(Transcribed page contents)
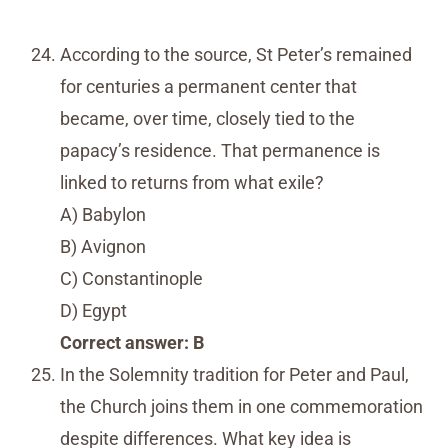
According to the source, St Peter’s remained
for centuries a permanent center that
became, over time, closely tied to the
papacy’s residence. That permanence is
linked to returns from what exile?
A) Babylon
B) Avignon
C) Constantinople
D) Egypt
Correct answer: B
In the Solemnity tradition for Peter and Paul,
the Church joins them in one commemoration
despite differences. What key idea is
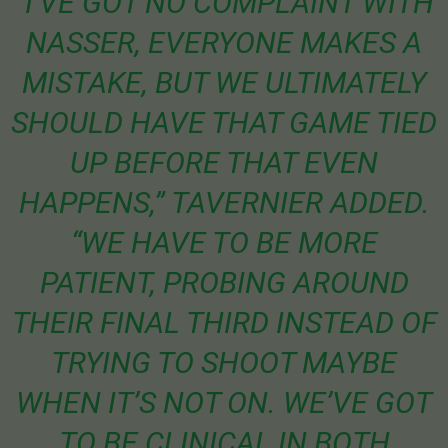
“I’VE GOT NO COMPLAINT WITH
NASSER, EVERYONE MAKES A
MISTAKE, BUT WE ULTIMATELY
SHOULD HAVE THAT GAME TIED
UP BEFORE THAT EVEN
HAPPENS,” TAVERNIER ADDED.
“WE HAVE TO BE MORE
PATIENT, PROBING AROUND
THEIR FINAL THIRD INSTEAD OF
TRYING TO SHOOT MAYBE
WHEN IT’S NOT ON. WE’VE GOT
TO BE CLINICAL IN BOTH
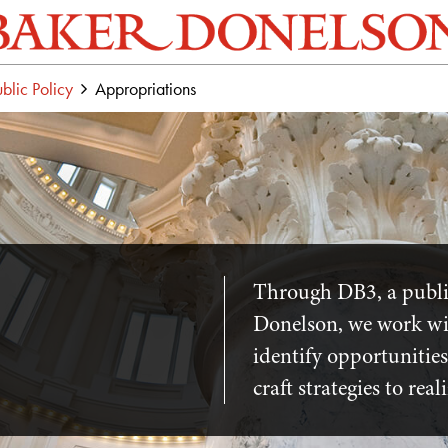
blic Policy
Appropriations
Through DB3, a public 
Donelson, we work wit
identify opportunities
craft strategies to real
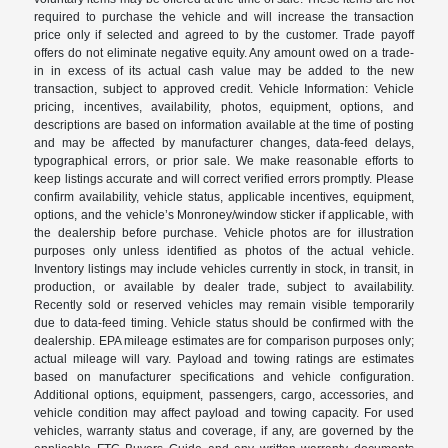
required to purchase the vehicle and will increase the transaction
price only if selected and agreed to by the customer. Trade payoff
offers do not eliminate negative equity. Any amount owed on a trade-
in in excess of its actual cash value may be added to the new
transaction, subject to approved credit. Vehicle Information: Vehicle
pricing, incentives, availability, photos, equipment, options, and
descriptions are based on information available at the time of posting
and may be affected by manufacturer changes, data-feed delays,
typographical errors, or prior sale. We make reasonable efforts to
keep listings accurate and will correct verified errors promptly. Please
confirm availability, vehicle status, applicable incentives, equipment,
options, and the vehicle’s Monroney/window sticker if applicable, with
the dealership before purchase. Vehicle photos are for illustration
purposes only unless identified as photos of the actual vehicle.
Inventory listings may include vehicles currently in stock, in transit, in
production, or available by dealer trade, subject to availability.
Recently sold or reserved vehicles may remain visible temporarily
due to data-feed timing. Vehicle status should be confirmed with the
dealership. EPA mileage estimates are for comparison purposes only;
actual mileage will vary. Payload and towing ratings are estimates
based on manufacturer specifications and vehicle configuration.
Additional options, equipment, passengers, cargo, accessories, and
vehicle condition may affect payload and towing capacity. For used
vehicles, warranty status and coverage, if any, are governed by the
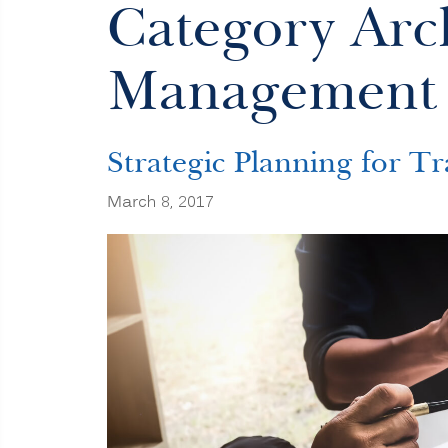
Category Arch
Management
Strategic Planning for Tr
March 8, 2017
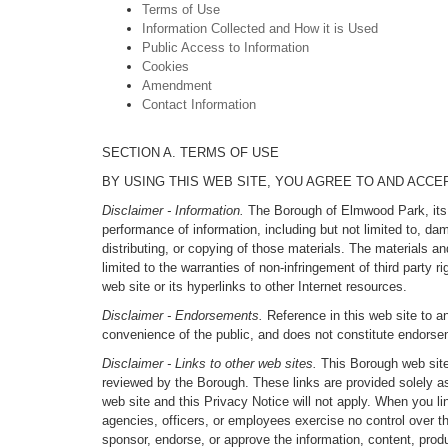
Terms of Use
Information Collected and How it is Used
Public Access to Information
Cookies
Amendment
Contact Information
SECTION A. TERMS OF USE
BY USING THIS WEB SITE, YOU AGREE TO AND ACC
Disclaimer - Information.
The Borough of Elmwood Park, its of
performance of information, including but not limited to, d
distributing, or copying of those materials. The materials an
limited to the warranties of non-infringement of third party r
web site or its hyperlinks to other Internet resources.
Disclaimer - Endorsements.
Reference in this web site to an
convenience of the public, and does not constitute endors
Disclaimer - Links to other web sites.
This Borough web site 
reviewed by the Borough. These links are provided solely a
web site and this Privacy Notice will not apply. When you li
agencies, officers, or employees exercise no control over t
sponsor, endorse, or approve the information, content, produ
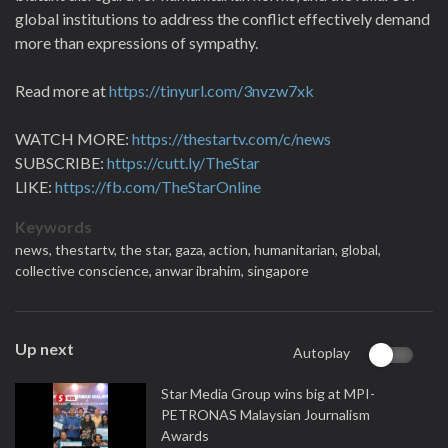
global institutions to address the conflict effectively demand
more than expressions of sympathy.
Read more at
https://tinyurl.com/3nvzw7xk
WATCH MORE:
https://thestartv.com/c/news
SUBSCRIBE:
https://cutt.ly/TheStar
LIKE:
https://fb.com/TheStarOnline
Keywords
news,
thestartv,
the star,
gaza,
action,
humanitarian,
global,
collective conscience,
anwar ibrahim,
singapore
Up next
Autoplay
Star Media Group wins big at MPI-
PETRONAS Malaysian Journalism
Awards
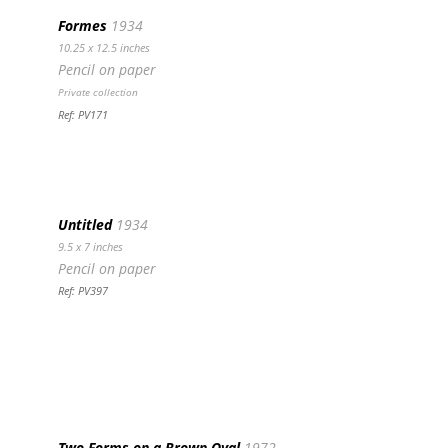
Formes
1934
10.25 x 12.5 inches
Pencil on paper
Private collection
Ref: PV171
Untitled
1934
9.5 x 7 inches
Pencil on paper
Ref: PV397
Two Forms on a Brown Oval
1972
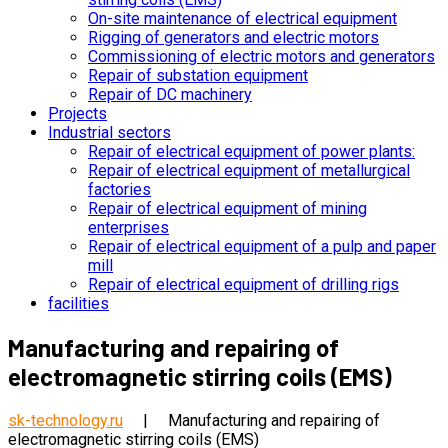
On-site maintenance of electrical equipment
Rigging of generators and electric motors
Commissioning of electric motors and generators
Repair of substation equipment
Repair of DC machinery
Projects
Industrial sectors
Repair of electrical equipment of power plants:
Repair of electrical equipment of metallurgical
factories
Repair of electrical equipment of mining
enterprises
Repair of electrical equipment of a pulp and paper
mill
Repair of electrical equipment of drilling rigs
facilities
Manufacturing and repairing of
electromagnetic stirring coils (EMS)
sk-technology.ru
|
Manufacturing and repairing of
electromagnetic stirring coils (EMS)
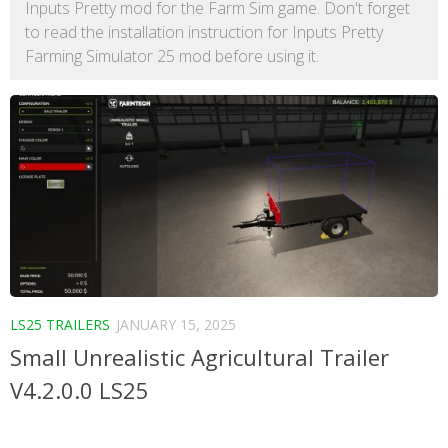
Inputs Pretty mod for the Farm Sim game. Don't forget
to read the installation instruction for Inputs Pretty
Farming Simulator 25 mod before using it.
LS25 TRAILERS
JANUARY 15, 2025
Small Unrealistic Agricultural Trailer
V4.2.0.0 LS25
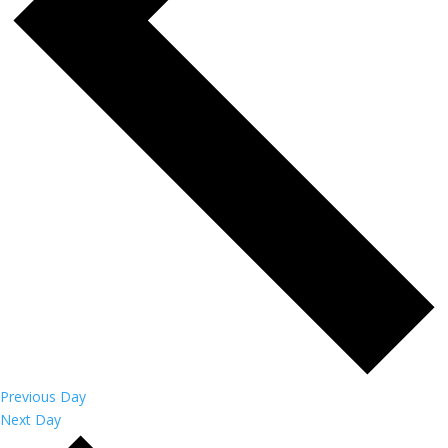
Previous Day
Next Day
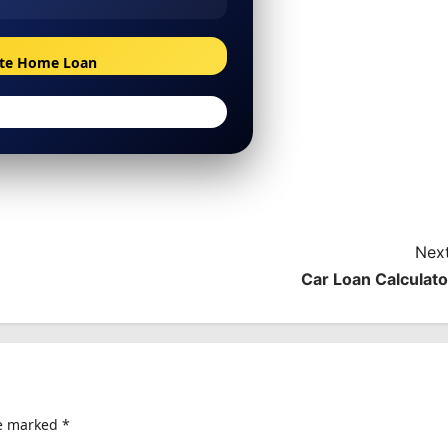
ate Home Loan
Next
Car Loan Calculato
re marked
*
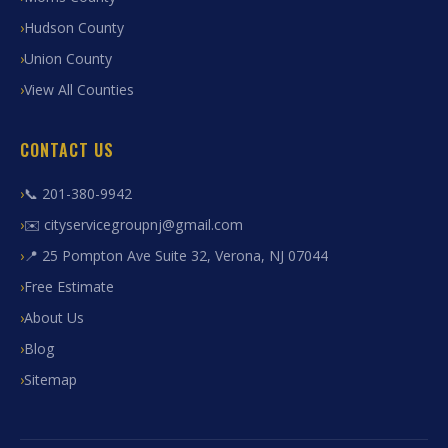
Hudson County
Union County
View All Counties
CONTACT US
📞 201-380-9942
✉️ cityservicegroupnj@gmail.com
📍 25 Pompton Ave Suite 32, Verona, NJ 07044
Free Estimate
About Us
Blog
Sitemap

Task item: Please repeat the records above exactly, omitting any pictures they contain.

Solution to the exercise:
According to the source, St Peter’s remained
for centuries a permanent center that
became, over time, closely tied to the
papacy’s residence. That permanence is
linked to returns from what exile?
A) Babylon
B) Avignon
C) Constantinople
D) Egypt
Correct answer: B
In the Solemnity tradition for Peter and Paul,
the Church joins them in one commemoration
despite differences. What key idea is
“I’VE GOT NO COMPLAINT WITH
NASSER, EVERYONE MAKES A
MISTAKE, BUT WE ULTIMATELY
SHOULD HAVE THAT GAME TIED
UP BEFORE THAT EVEN
HAPPENS,” TAVERNIER ADDED.
“WE HAVE TO BE MORE
PATIENT, PROBING AROUND
THEIR FINAL THIRD INSTEAD OF
TRYING TO SHOOT MAYBE
WHEN IT’S NOT ON. WE’VE GOT
TO BE CLINICAL IN BOTH
blic Policy
Appropriations
Through DB3, a public 
Donelson, we work wit
identify opportunities
craft strategies to real
required to purchase the vehicle and will increase the transaction
price only if selected and agreed to by the customer. Trade payoff
offers do not eliminate negative equity. Any amount owed on a trade-
in in excess of its actual cash value may be added to the new
transaction, subject to approved credit. Vehicle Information: Vehicle
pricing, incentives, availability, photos, equipment, options, and
descriptions are based on information available at the time of posting
and may be affected by manufacturer changes, data-feed delays,
typographical errors, or prior sale. We make reasonable efforts to
keep listings accurate and will correct verified errors promptly. Please
confirm availability, vehicle status, applicable incentives, equipment,
options, and the vehicle’s Monroney/window sticker if applicable, with
the dealership before purchase. Vehicle photos are for illustration
purposes only unless identified as photos of the actual vehicle.
Inventory listings may include vehicles currently in stock, in transit, in
production, or available by dealer trade, subject to availability.
Recently sold or reserved vehicles may remain visible temporarily
due to data-feed timing. Vehicle status should be confirmed with the
dealership. EPA mileage estimates are for comparison purposes only;
actual mileage will vary. Payload and towing ratings are estimates
based on manufacturer specifications and vehicle configuration.
Additional options, equipment, passengers, cargo, accessories, and
vehicle condition may affect payload and towing capacity. For used
vehicles, warranty status and coverage, if any, are governed by the
Category Arch
Management
Strategic Planning for Tr
March 8, 2017
Terms of Use
Information Collected and How it is Used
Public Access to Information
Cookies
Amendment
Contact Information
SECTION A. TERMS OF USE
BY USING THIS WEB SITE, YOU AGREE TO AND ACC
Disclaimer - Information.
The Borough of Elmwood Park, its of
performance of information, including but not limited to, d
distributing, or copying of those materials. The materials an
limited to the warranties of non-infringement of third party r
web site or its hyperlinks to other Internet resources.
Disclaimer - Endorsements.
Reference in this web site to an
convenience of the public, and does not constitute endors
Disclaimer - Links to other web sites.
This Borough web site 
reviewed by the Borough. These links are provided solely a
web site and this Privacy Notice will not apply. When you li
agencies, officers, or employees exercise no control over t
sponsor, endorse, or approve the information, content, produ
global institutions to address the conflict effectively demand
more than expressions of sympathy.
Read more at
https://tinyurl.com/3nvzw7xk
WATCH MORE:
https://thestartv.com/c/news
SUBSCRIBE:
https://cutt.ly/TheStar
LIKE:
https://fb.com/TheStarOnline
Keywords
news,
thestartv,
the star,
gaza,
action,
humanitarian,
global,
collective conscience,
anwar ibrahim,
singapore
Up next
Autoplay
Star Media Group wins big at MPI-
PETRONAS Malaysian Journalism
Awards
Formes
1934
10.25 x 12.5 inches
Pencil on paper
Private collection
Ref: PV171
Untitled
1934
9.5 x 7 inches
Pencil on paper
Ref: PV397
Two Forms on a Brown Oval
1972
On-site maintenance of electrical equipment
Rigging of generators and electric motors
Commissioning of electric motors and generators
Repair of substation equipment
Repair of DC machinery
Projects
Industrial sectors
Repair of electrical equipment of power plants:
Repair of electrical equipment of metallurgical
factories
Repair of electrical equipment of mining
enterprises
Repair of electrical equipment of a pulp and paper
mill
Repair of electrical equipment of drilling rigs
facilities
Manufacturing and repairing of
electromagnetic stirring coils (EMS)
sk-technology.ru
|
Manufacturing and repairing of
electromagnetic stirring coils (EMS)
Inputs Pretty mod for the Farm Sim game. Don't forget
to read the installation instruction for Inputs Pretty
Farming Simulator 25 mod before using it.
LS25 TRAILERS
JANUARY 15, 2025
Small Unrealistic Agricultural Trailer
V4.2.0.0 LS25
Previous Day
Next Day
ate Home Loan
Next
Car Loan Calculato
re marked
*
Hudson County
Union County
View All Counties
CONTACT US
📞 201-380-9942
✉️ cityservicegroupnj@gmail.com
📍 25 Pompton Ave Suite 32, Verona, NJ 07044
Free Estimate
About Us
Blog
Sitemap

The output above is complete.